“Poverty is not only widespread in rural areas, but most poverty is rural”
– Ashley and Maxwell (2001)

The P.E.A.C.E. Agricultural Model

The P.E.A.C.E Foundation recognizes that agriculture should be a key element in improving the economies of rural areas, providing improved nutrition and employment. Over the years, P.E.A.C.E. Foundation has developed a model that supports agricultural development. This model is designed to increase capacity, promote an entrepreneurial approach to farming and agribusiness and empower rural communities, especially households headed by women- transforming subsistence farming into commercially viable opportunities. This is achieved through developing and supporting both primary and second-tier cooperatives. The latter provides the necessary support services such as financial support services, marketing, bulk buying and bulk distribution of products to primary cooperative members.

Transforming subsistence farming into commercially viable opportunities

 Agriculture is a key to revitalising the economies of rural regions, providing improved nutrition for local residents as well as the opportunity to improve economic conditions. The P.E.A.C.E. Foundation works collaboratively with a number of consultants and organisations involved in the implementation of agriculturally-based projects. The universal trend is to industrialise the agricultural sector. Regional development centres or HUBS facilitate the evolution of commercial, business-like farming, characterised by an entrepreneurial approach and intensive, high production levels for both local and export markets.The Cooperative model is supported through these P.E.A.C.E. HUBS or Incubators (they are registered as second tier cooperative structures) .They provide centralised financial management, marketing, bulk buying and bulk distribution services to primary cooperatives.See below one of the successful examples of the P.E.A.C.E. Agricultural Model.

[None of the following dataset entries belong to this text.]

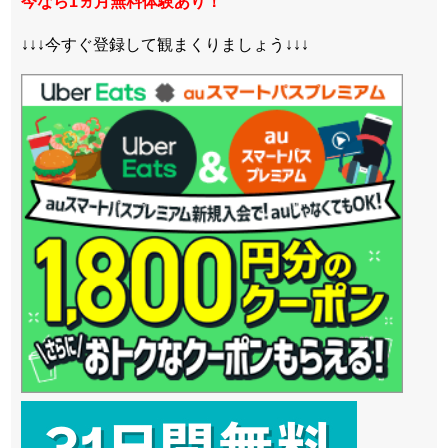
今なら1ヵ月無料体験あり！
↓↓↓今すぐ登録して観まくりましょう↓↓↓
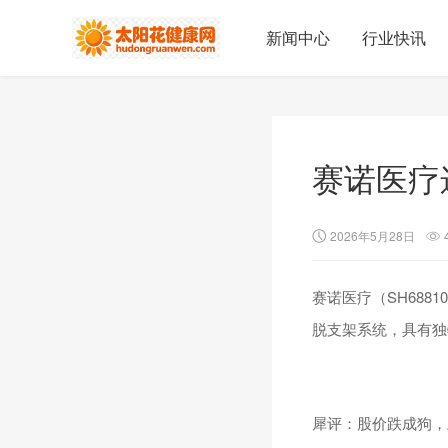
新闻中心
行业快讯
赛诺医疗
2026年5月28日
赛诺医疗（SH6881
脱支架系统，具有独
犀评：
股价跌成狗，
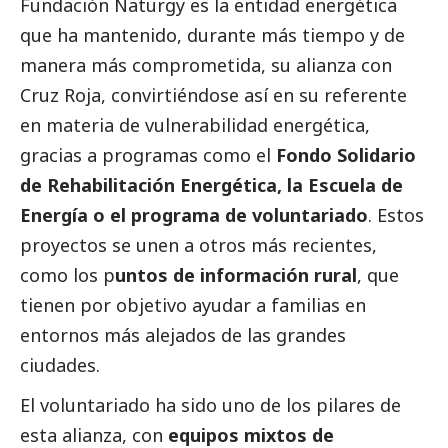
Fundación Naturgy es la entidad energética
que ha mantenido, durante más tiempo y de
manera más comprometida, su alianza con
Cruz Roja, convirtiéndose así en su referente
en materia de vulnerabilidad energética,
gracias a programas como el
Fondo Solidario
de Rehabilitación Energética, la Escuela de
Energía o el programa de voluntariado
. Estos
proyectos se unen a otros más recientes,
como los p
untos de información rural
, que
tienen por objetivo ayudar a familias en
entornos más alejados de las grandes
ciudades.
El voluntariado ha sido uno de los pilares de
esta alianza, con
equipos mixtos de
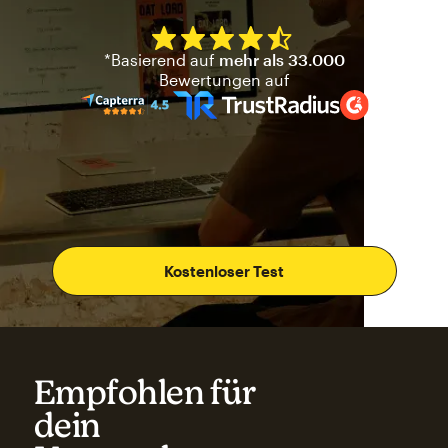
*Basierend auf
mehr als 33.000
Mailchimp hat eine Bewertung
Bewertungen auf
Kostenloser Test
Empfohlen für
dein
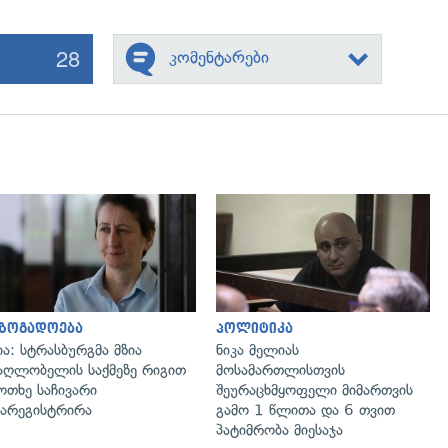
28
კომენტარები
გადახედვა
გადახედვა
აზოგადოება
პოლიტიკა
ია: სტრასბურგმა მზია
ნიკა მელიას
აღლობელის საქმეზე რიგით
მოსამართლისთვის
ოთხე საჩივარი
შეურაცხმყოფელი მიმართვის
არეგისტრირა
გამო 1 წლითა და 6 თვით
პატიმრობა მიესაჯა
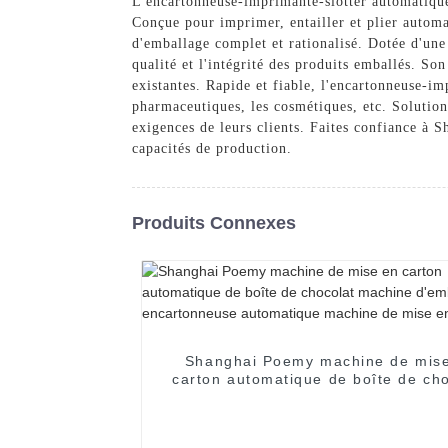
L'encartonneuse-imprimante-slotter automatiqu
Conçue pour imprimer, entailler et plier automa
d'emballage complet et rationalisé. Dotée d'une 
qualité et l'intégrité des produits emballés. So
existantes. Rapide et fiable, l'encartonneuse-i
pharmaceutiques, les cosmétiques, etc. Solution
exigences de leurs clients. Faites confiance à
capacités de production.
Produits Connexes
Shanghai Poemy machine de mis
carton automatique de boîte de cho
machine d'emballage encartonne
automatique machine de mise en c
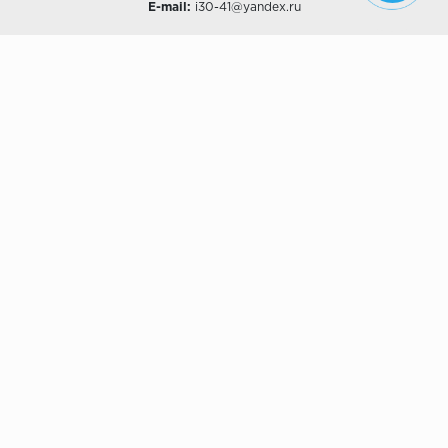
E-mail:
i30-41@yandex.ru
О КОМПАНИИ
Наши дизайны
Хиты продаж
Магазины
О компании
Рассрочки и Кредитование
Политика конфиденциальности
ПОКУПАТЕЛЯМ
Доставка
Самовывоз
Возврат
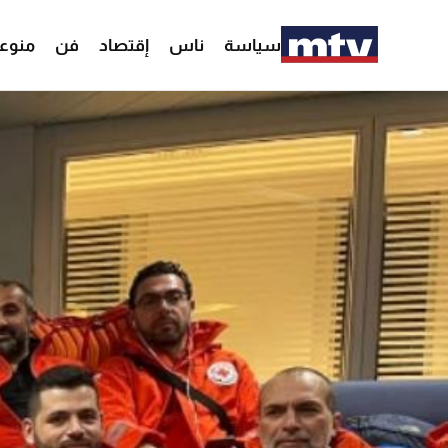
سياسة
ناس
إقتصاد
فن
منوع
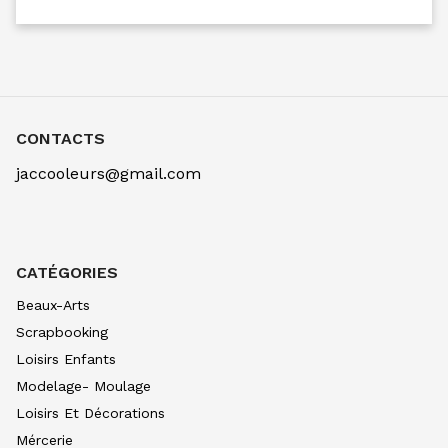
CONTACTS
jaccooleurs@gmail.com
CATÉGORIES
Beaux-Arts
Scrapbooking
Loisirs Enfants
Modelage- Moulage
Loisirs Et Décorations
Mércerie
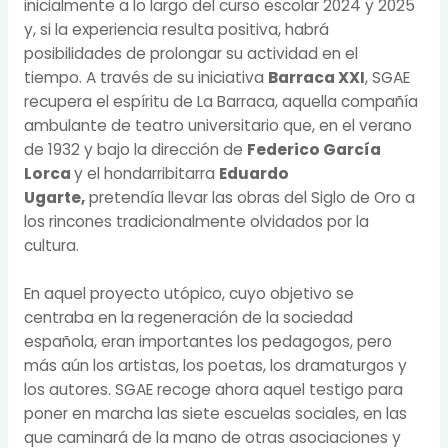
inicialmente a lo largo del curso escolar 2024 y 2025
y, si la experiencia resulta positiva, habrá
posibilidades de prolongar su actividad en el
tiempo.
A través de su iniciativa
Barraca XXI
,
SGAE
recupera el espíritu de La Barraca,
aquella compañía
ambulante de teatro universitario que, en el verano
de 1932 y bajo la dirección de
Federico García
Lorca
y el hondarribitarra
Eduardo
Ugarte,
pretendía llevar las obras del Siglo de Oro a
los rincones tradicionalmente olvidados por la
cultura.
En aquel proyecto utópico, cuyo objetivo se
centraba en la regeneración de la sociedad
española, eran importantes los pedagogos, pero
más aún los artistas, los poetas, los dramaturgos y
los autores. SGAE recoge ahora aquel testigo para
poner en marcha las siete escuelas sociales, en las
que caminará de la mano de otras asociaciones y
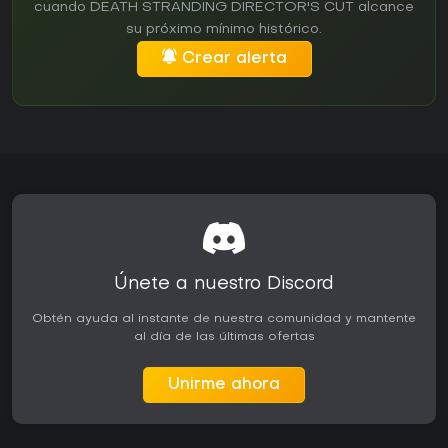
cuando DEATH STRANDING DIRECTOR'S CUT alcance
su próximo mínimo histórico.
Crear alerta
Únete a nuestro Discord
Obtén ayuda al instante de nuestra comunidad y mantente
al día de las últimas ofertas
Unirme ahora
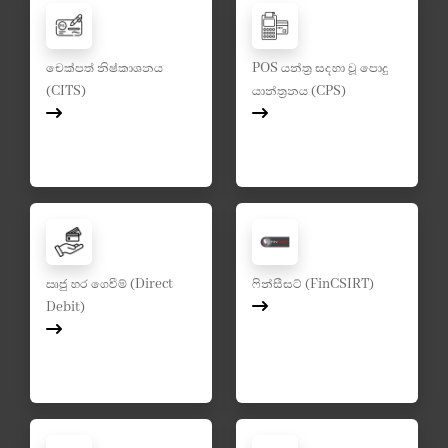
චෙක්පත් නිෂ්කාශනය
POS යන්ත්‍ර සදහා වූ පොදු
(CITS)
යාන්ත්‍රනය (CPS)
ඍජු හර ගෙවීම් (Direct
ෆින්සීසට් (FinCSIRT)
Debit)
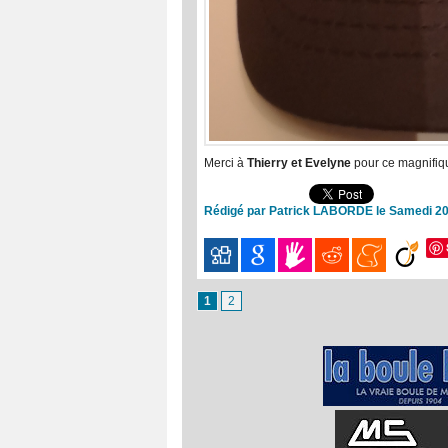
Merci à
Thierry et Evelyne
pour ce magnifiq
Rédigé par Patrick LABORDE le Samedi 20
1
2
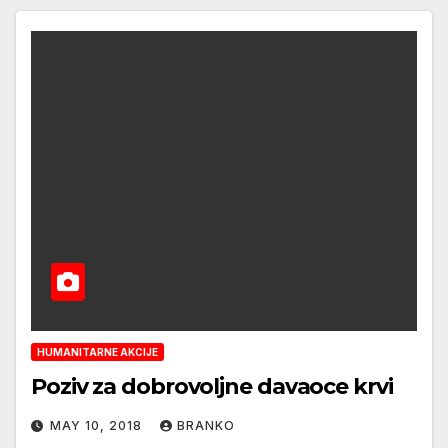
HUMANITARNE AKCIJE
Poziv za dobrovoljne davaoce krvi
MAY 10, 2018
BRANKO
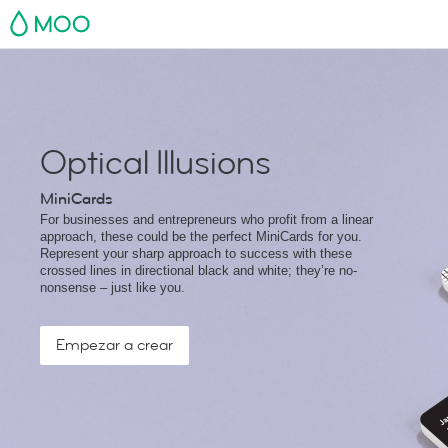
MOO
Optical Illusions
MiniCards
For businesses and entrepreneurs who profit from a linear
approach, these could be the perfect MiniCards for you.
Represent your sharp approach to success with these
crossed lines in directional black and white; they’re no-
nonsense – just like you.
Empezar a crear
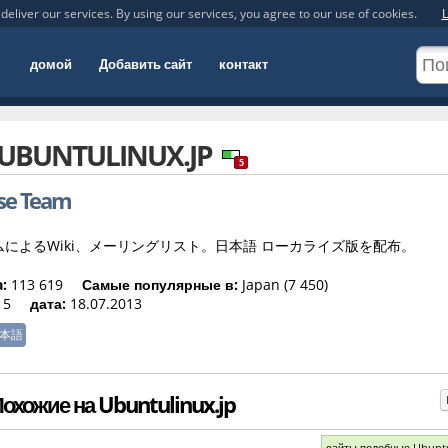
deliver our services. By using our services, you agree to our use of cookies.
L
домой
Добавить сайт
контакт
UBUNTULINUX.JP
5
se Team
によるWiki、メーリングリスト。日本語 ローカライズ版を配布。
:
113 619
Самые популярные в:
Japan (7 450)
5
дата:
18.07.2013
本語
охожие на Ubuntulinux.jp
сайты подобные Ubunt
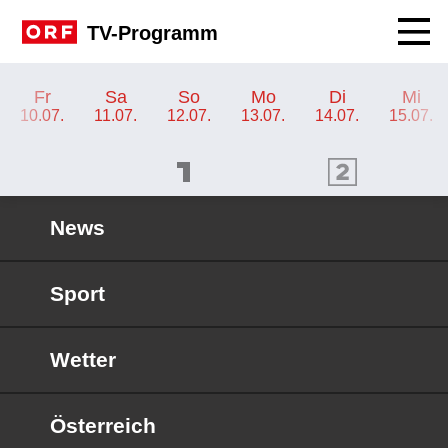
Navig
TV-Programm
TV-Programm ORF 2
Fr
Sa
So
Mo
Di
Mi
10.07.
11.07.
12.07.
13.07.
14.07.
15.07.
ORF 1 Programm
ORF 2 Programm
OR
News
Sport
Wetter
Österreich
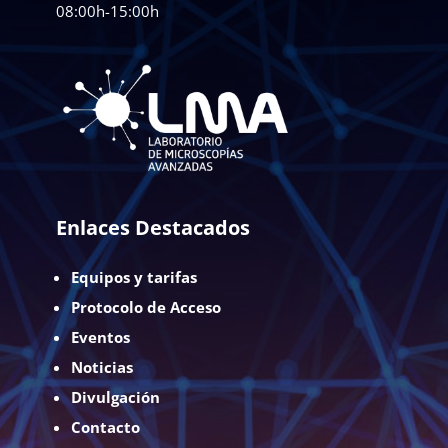
08:00h-15:00h
Enlaces Destacados
Equipos y tarifas
Protocolo de Acceso
Eventos
Noticias
Divulgación
Contacto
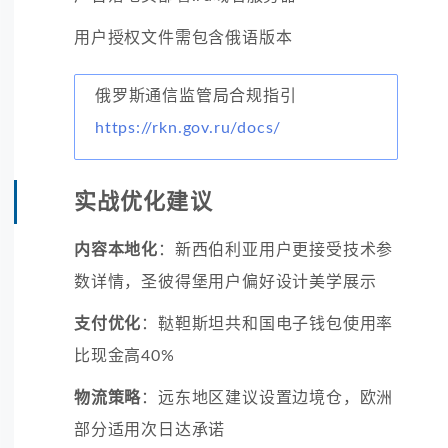
用户授权文件需包含俄语版本
俄罗斯通信监管局合规指引
https://rkn.gov.ru/docs/
实战优化建议
内容本地化
：新西伯利亚用户更接受技术参
数详情，圣彼得堡用户偏好设计美学展示
支付优化
：鞑靼斯坦共和国电子钱包使用率
比现金高40%
物流策略
：远东地区建议设置边境仓，欧洲
部分适用次日达承诺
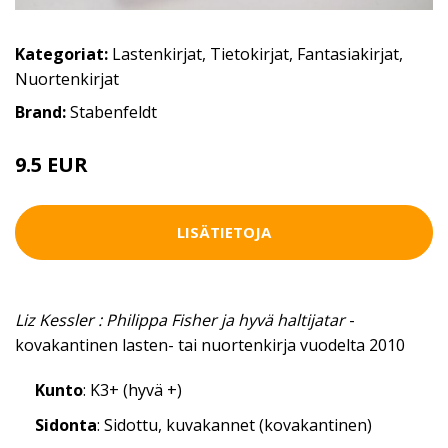
Kategoriat:
Lastenkirjat
,
Tietokirjat
,
Fantasiakirjat
,
Nuortenkirjat
Brand:
Stabenfeldt
9.5 EUR
LISÄTIETOJA
Liz Kessler : Philippa Fisher ja hyvä haltijatar
-
kovakantinen lasten- tai nuortenkirja vuodelta 2010
Kunto
: K3+ (hyvä +)
Sidonta
: Sidottu, kuvakannet (kovakantinen)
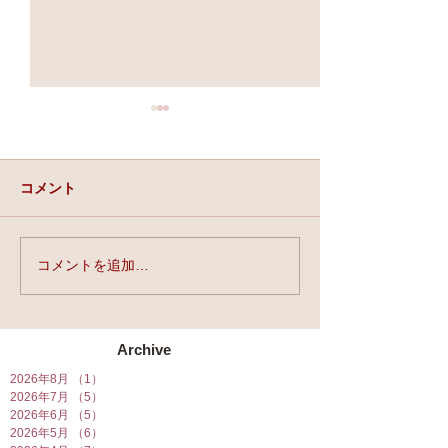
コメント
実力と、運と、縁。
コメントを追加…
★第90回☆開運
開催★
Archive
2026年8月
（1）
1件の記事
2026年7月
（5）
5件の記事
2026年6月
（5）
5件の記事
2026年5月
（6）
6件の記事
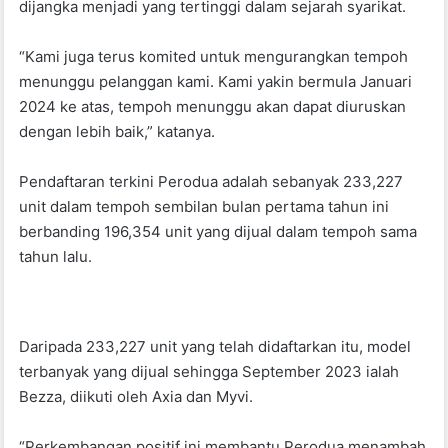
dijangka menjadi yang tertinggi dalam sejarah syarikat.
“Kami juga terus komited untuk mengurangkan tempoh
menunggu pelanggan kami. Kami yakin bermula Januari
2024 ke atas, tempoh menunggu akan dapat diuruskan
dengan lebih baik,” katanya.
Pendaftaran terkini Perodua adalah sebanyak 233,227
unit dalam tempoh sembilan bulan pertama tahun ini
berbanding 196,354 unit yang dijual dalam tempoh sama
tahun lalu.
Daripada 233,227 unit yang telah didaftarkan itu, model
terbanyak yang dijual sehingga September 2023 ialah
Bezza, diikuti oleh Axia dan Myvi.
“Perkembangan positif ini membantu Perodua menambah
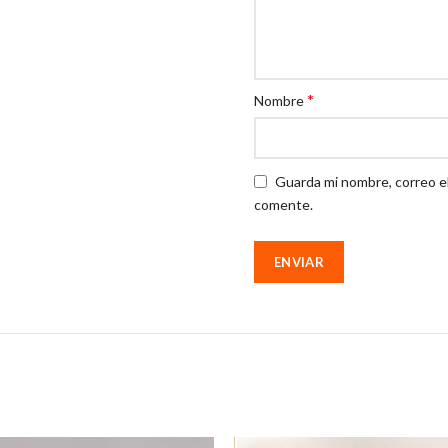
*
Nombre
Guarda mi nombre, correo e
comente.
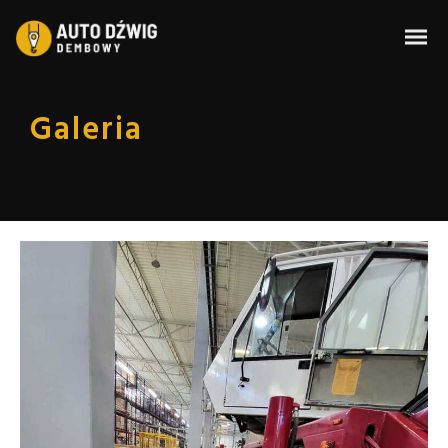
Galeria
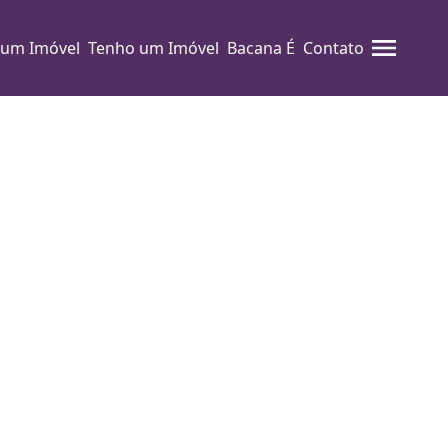
 um Imóvel
Tenho um Imóvel
Bacana É
Contato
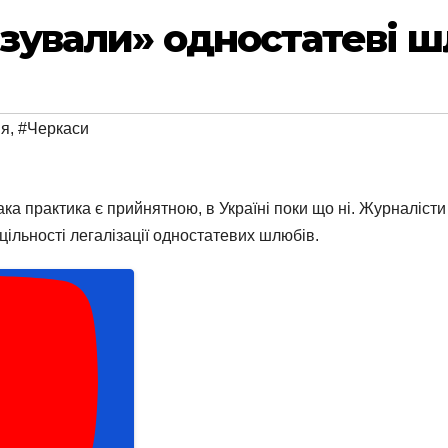
лізували» одностатеві 
ня
,
#Черкаси
ака практика є прийнятною, в Україні поки що ні. Журналіс
ільності легалізації одностатевих шлюбів.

Sicabazini Agricultural Cooperative

The Sicabazini Agricultural Project was initiated in 2009 in the Sicabazini area under the uMhlabuyalingana Municipality and funded by Toyota Tsusho Africa. It Consists 15 Hectares of arable land, divided amongst 23 farmers for the cultivation of paprika and vegetables. The lands are irrigated using the Israeli  Drip Irrigation System.


Human-Elephant Conflict

Human/elephant conflict is an element of conservation which also needs urgent intervention to prevent the culling of incumbent elephants entering and destroying localy inhabited properties, adjacent to Reserves, in search of food and water, or simply intuitive exploration into migratory corridors from which they have been deprived. A  solution to this situation  is to provide a barrier of beehives, along invasive territory, which deter elephants from these spaces, while at the same time providing a sustainable income for local inhabitants from the production of honey. Currently, we have successfully deployed the beehive fencing project in Dinokeng Game Reserve (Gauteng) and Gazini (KwaZulu Natal Province), where a total of over 20 beneficiaries are not only assisting in conserving elephants by deterring them with their beehives, but are also earning an income through the selling of pure raw honey, which we also use as corporate gifts, thereby providing a ready market for their honey production enterprises.